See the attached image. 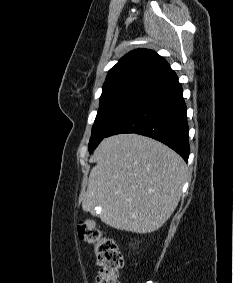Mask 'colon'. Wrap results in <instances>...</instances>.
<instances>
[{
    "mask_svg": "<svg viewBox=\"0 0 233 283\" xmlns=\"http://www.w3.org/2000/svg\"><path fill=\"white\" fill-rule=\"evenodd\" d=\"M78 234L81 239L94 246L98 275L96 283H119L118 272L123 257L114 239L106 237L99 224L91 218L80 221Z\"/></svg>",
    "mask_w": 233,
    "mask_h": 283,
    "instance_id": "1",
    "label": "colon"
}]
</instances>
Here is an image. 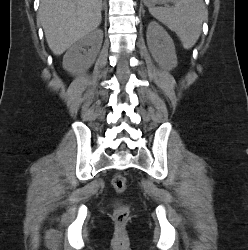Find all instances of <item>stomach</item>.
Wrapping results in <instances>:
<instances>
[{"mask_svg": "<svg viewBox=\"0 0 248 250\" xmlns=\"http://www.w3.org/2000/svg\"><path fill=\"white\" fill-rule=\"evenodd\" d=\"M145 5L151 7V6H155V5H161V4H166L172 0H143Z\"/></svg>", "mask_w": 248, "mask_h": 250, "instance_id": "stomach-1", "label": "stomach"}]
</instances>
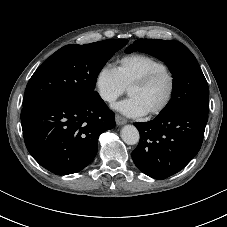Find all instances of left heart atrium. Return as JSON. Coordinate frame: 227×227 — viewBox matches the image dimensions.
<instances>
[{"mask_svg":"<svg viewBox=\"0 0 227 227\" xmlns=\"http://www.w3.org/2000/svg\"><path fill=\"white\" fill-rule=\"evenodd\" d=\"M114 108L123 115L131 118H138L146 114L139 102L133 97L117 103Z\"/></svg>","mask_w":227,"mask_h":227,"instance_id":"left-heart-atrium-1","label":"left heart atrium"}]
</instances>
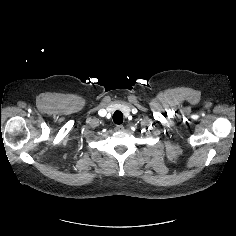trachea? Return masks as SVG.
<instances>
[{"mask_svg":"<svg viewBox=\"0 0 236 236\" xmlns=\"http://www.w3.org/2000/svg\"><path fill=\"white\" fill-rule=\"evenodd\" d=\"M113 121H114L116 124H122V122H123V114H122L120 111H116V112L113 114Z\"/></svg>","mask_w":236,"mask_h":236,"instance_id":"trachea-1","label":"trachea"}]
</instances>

_____

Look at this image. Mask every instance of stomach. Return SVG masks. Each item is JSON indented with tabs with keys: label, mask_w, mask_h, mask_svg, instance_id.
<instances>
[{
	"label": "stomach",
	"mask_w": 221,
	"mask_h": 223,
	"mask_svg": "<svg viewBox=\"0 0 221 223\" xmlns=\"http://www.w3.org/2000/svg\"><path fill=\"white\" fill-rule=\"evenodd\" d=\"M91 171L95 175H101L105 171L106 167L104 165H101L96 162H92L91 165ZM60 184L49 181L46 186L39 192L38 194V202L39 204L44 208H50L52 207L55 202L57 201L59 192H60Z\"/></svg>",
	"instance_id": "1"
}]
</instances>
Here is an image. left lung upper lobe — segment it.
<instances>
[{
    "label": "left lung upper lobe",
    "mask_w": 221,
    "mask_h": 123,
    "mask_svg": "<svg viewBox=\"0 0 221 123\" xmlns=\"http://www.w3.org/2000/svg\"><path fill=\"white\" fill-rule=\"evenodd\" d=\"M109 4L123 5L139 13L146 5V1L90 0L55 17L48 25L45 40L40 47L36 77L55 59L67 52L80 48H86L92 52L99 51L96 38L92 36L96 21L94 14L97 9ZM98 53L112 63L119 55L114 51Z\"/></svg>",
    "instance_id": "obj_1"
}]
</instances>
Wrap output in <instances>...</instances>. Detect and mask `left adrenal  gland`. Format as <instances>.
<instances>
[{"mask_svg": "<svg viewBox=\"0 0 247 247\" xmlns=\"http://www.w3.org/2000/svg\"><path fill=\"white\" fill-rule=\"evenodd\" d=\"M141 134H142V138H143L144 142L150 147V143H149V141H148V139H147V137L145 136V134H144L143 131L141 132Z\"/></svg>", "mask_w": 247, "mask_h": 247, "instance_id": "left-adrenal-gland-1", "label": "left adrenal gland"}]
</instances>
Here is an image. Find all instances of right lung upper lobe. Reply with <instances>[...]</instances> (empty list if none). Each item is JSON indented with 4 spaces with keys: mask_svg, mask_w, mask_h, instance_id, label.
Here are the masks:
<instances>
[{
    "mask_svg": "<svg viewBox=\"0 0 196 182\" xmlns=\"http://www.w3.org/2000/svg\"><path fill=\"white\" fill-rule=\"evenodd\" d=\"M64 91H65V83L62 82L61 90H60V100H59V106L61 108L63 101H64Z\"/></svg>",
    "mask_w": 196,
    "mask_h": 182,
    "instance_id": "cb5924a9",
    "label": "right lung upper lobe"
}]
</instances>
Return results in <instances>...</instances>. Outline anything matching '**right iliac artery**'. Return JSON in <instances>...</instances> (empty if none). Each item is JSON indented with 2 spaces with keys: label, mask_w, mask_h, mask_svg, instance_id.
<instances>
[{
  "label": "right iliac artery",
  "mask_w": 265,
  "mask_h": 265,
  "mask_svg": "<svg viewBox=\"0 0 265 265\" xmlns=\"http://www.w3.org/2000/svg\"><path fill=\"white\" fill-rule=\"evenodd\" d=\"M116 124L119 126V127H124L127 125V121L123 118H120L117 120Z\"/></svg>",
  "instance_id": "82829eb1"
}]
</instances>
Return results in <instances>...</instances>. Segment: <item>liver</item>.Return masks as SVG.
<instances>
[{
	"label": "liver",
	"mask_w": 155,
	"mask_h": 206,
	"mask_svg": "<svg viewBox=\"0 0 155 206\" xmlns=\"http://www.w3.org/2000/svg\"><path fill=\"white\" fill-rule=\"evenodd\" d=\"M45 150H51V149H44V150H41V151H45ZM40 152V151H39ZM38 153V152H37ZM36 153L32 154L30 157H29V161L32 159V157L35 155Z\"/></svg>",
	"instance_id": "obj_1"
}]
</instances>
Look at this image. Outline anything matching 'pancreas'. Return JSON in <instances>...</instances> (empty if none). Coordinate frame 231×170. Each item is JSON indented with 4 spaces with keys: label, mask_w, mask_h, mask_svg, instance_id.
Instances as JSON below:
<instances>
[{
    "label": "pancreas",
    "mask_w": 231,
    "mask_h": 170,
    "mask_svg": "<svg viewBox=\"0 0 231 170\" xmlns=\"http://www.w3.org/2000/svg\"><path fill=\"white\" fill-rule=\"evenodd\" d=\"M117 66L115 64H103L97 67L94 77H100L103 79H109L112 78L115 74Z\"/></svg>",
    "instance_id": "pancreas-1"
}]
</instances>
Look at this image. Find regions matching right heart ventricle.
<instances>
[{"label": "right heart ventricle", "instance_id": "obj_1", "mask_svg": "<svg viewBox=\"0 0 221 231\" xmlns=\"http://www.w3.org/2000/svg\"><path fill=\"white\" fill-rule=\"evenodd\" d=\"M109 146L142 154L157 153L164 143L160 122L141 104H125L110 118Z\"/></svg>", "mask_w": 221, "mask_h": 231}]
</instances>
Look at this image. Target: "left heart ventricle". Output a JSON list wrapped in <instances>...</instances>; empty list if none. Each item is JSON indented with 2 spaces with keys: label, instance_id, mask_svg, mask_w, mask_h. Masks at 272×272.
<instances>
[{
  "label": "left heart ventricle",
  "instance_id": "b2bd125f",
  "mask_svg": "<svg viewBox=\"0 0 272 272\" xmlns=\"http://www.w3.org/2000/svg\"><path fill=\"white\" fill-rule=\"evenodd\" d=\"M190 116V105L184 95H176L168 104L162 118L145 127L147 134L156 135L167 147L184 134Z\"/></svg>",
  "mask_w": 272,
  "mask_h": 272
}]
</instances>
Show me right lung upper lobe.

_____

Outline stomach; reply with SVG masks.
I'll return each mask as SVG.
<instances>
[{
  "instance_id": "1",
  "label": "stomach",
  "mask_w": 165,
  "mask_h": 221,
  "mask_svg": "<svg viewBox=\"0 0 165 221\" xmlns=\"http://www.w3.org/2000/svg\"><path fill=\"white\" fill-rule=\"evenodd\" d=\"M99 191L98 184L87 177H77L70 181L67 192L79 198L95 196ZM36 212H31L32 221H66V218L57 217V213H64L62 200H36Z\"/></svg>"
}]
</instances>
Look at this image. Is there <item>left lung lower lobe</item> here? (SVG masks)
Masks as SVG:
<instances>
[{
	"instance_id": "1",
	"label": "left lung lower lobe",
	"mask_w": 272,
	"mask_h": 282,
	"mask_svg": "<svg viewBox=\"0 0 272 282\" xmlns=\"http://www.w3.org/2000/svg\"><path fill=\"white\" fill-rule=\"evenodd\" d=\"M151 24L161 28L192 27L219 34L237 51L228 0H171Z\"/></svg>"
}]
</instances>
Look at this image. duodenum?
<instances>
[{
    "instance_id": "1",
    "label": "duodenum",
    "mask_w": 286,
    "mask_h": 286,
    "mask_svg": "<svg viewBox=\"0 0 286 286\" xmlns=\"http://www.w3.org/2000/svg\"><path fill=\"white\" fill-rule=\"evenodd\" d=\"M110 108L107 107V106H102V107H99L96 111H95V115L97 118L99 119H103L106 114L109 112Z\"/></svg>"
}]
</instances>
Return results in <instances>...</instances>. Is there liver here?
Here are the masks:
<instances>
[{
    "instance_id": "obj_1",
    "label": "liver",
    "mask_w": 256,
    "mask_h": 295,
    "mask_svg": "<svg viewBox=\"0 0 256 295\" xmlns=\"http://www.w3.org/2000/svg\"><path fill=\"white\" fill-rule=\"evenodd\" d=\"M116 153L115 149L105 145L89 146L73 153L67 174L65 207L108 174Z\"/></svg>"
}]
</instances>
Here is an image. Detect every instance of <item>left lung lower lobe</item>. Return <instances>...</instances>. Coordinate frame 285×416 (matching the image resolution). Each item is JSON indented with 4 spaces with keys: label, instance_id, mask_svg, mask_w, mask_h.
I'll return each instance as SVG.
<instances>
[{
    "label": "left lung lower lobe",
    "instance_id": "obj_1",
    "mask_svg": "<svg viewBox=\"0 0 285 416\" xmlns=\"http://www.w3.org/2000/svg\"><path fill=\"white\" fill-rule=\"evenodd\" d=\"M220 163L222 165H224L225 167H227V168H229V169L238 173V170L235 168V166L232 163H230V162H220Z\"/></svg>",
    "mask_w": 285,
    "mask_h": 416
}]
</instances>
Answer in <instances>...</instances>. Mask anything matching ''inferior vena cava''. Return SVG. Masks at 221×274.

_____

→ Assigned task: What you return must be an exact retyping of the lines above starting at the line with "Here is an image. Detect" and ending at the line with "Answer in <instances>...</instances>.", and nothing besides.

→ Answer below:
Here is an image. Detect every instance of <item>left lung lower lobe</item>. Return <instances>...</instances>. Coordinate frame 285×416 (matching the image resolution). Each item is JSON indented with 4 spaces with keys: label, instance_id, mask_svg, mask_w, mask_h.
I'll return each instance as SVG.
<instances>
[{
    "label": "left lung lower lobe",
    "instance_id": "obj_1",
    "mask_svg": "<svg viewBox=\"0 0 285 416\" xmlns=\"http://www.w3.org/2000/svg\"><path fill=\"white\" fill-rule=\"evenodd\" d=\"M220 163L222 165H224L225 167H227V168H229V169L238 173V170L235 168V166L232 163H230V162H220Z\"/></svg>",
    "mask_w": 285,
    "mask_h": 416
}]
</instances>
Answer in <instances>...</instances>. Mask anything matching ''inferior vena cava''. Return SVG. Masks at 221×274.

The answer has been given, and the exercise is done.